Because of this manipulation, FDA review is required by law to ensure Atcell’s safety and efficacy, the agency said.

Evidence of an inadequately controlled manipulation environment, lack of control of components used in production, and insufficient and inadequately validated product testing were also reported.

“The use of Atcell raises potential significant safety concerns, due in part to the fact that there is little basis on which to predict how the product will perform in a patient,” Peter Marks, director of the FDA’s Center for Biologics Evaluation and Research, said in the release.

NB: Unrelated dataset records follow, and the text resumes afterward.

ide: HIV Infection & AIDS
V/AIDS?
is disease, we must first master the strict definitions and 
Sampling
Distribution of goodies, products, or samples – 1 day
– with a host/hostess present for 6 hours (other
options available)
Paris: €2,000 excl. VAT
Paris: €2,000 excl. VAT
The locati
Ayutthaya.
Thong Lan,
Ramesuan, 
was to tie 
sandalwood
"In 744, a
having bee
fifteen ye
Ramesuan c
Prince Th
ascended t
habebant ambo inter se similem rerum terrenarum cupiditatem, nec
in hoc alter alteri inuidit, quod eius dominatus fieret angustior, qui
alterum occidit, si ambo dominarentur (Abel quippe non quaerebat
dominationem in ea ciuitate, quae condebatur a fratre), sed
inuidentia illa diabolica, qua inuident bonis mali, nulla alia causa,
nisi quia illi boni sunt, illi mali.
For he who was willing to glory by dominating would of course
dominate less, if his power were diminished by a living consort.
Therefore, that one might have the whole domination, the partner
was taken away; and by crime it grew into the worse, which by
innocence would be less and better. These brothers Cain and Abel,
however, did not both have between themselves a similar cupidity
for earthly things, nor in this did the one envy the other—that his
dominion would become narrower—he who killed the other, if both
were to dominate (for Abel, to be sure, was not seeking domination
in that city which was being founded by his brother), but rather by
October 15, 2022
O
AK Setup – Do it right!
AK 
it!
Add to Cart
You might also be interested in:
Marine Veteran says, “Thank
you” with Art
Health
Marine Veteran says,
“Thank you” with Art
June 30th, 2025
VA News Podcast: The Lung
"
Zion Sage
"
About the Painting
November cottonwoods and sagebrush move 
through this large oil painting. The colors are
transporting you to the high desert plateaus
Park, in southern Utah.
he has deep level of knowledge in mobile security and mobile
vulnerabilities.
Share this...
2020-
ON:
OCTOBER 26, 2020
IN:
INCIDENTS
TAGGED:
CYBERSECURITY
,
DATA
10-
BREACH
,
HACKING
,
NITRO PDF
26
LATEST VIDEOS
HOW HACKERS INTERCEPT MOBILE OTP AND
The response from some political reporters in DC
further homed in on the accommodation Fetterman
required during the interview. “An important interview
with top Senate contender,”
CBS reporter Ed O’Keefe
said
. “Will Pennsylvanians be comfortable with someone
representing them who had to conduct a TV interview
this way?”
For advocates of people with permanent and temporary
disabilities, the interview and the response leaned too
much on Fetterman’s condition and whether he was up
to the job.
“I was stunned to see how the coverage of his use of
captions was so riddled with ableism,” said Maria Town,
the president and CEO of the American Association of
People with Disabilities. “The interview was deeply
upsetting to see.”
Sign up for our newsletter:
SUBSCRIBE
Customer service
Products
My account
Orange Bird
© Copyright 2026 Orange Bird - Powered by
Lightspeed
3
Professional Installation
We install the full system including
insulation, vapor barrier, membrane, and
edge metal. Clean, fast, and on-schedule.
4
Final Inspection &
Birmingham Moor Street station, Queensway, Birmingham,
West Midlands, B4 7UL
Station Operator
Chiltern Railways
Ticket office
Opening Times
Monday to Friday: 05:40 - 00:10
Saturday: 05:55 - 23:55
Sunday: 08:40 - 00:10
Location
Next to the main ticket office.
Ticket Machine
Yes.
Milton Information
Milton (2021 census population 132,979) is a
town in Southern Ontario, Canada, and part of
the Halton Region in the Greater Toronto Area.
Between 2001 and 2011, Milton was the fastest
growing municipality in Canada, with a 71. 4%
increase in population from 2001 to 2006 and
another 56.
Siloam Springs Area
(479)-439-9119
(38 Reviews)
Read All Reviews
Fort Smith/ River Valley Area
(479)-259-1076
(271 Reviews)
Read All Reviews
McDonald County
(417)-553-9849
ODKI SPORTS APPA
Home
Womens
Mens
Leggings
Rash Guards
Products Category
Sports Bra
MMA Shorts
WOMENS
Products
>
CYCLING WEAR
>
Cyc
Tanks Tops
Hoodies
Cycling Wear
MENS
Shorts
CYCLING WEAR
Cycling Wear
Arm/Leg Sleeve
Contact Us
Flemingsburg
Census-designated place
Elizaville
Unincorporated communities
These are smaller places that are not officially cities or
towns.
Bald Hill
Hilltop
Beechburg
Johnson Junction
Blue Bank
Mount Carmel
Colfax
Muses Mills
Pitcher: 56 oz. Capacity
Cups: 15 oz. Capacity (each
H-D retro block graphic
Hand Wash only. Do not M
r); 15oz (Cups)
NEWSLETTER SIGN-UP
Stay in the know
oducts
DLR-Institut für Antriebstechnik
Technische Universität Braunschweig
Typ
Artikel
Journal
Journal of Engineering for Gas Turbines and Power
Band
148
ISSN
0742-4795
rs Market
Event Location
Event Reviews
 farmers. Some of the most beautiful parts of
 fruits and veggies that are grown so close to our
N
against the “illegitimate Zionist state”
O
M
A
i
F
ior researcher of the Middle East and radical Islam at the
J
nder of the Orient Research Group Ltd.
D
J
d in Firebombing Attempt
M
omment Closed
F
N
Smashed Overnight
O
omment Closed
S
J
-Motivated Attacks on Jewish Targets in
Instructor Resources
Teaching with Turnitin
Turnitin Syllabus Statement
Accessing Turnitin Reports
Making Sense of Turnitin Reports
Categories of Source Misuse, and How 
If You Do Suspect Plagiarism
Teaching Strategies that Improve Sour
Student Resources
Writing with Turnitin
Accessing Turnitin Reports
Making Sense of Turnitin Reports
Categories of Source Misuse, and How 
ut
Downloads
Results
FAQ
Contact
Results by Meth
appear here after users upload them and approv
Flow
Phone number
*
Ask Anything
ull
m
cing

“In addition, this product may also cause harm to patients who may put their trust in an unproven therapy and make the decision to delay or discontinue medical treatments proven to be safe and effective,” Marks added.

American CyroStem, based in New Jersey, did respond to observations raised by the FDA at the time of its inspection. But they were found inadequate to support Atcell’s marketing, and failed to acknowledge that FDA approval was required, either by filing a biological license or investigational new drug application.

“As part of our comprehensive policy framework for the efficient development and regulation of cell-based regenerative medicine, we’re going to be stepping up enforcement activities against those who manufacture and market products in ways that put patients at risk,” said Scott Gottlieb, FDA commissioner.

“We see great promise from the field of cell based regenerative medicine, but there are also novel risks,” Gottlieb added.

Healthcare professionals and patients who have used Atcell are asked to report any adverse events related to the treatment using the FDA’s MedWatch Online Voluntary Reporting Form. Completed forms can be submitted online, or via fax to 1-800-FDA-0178.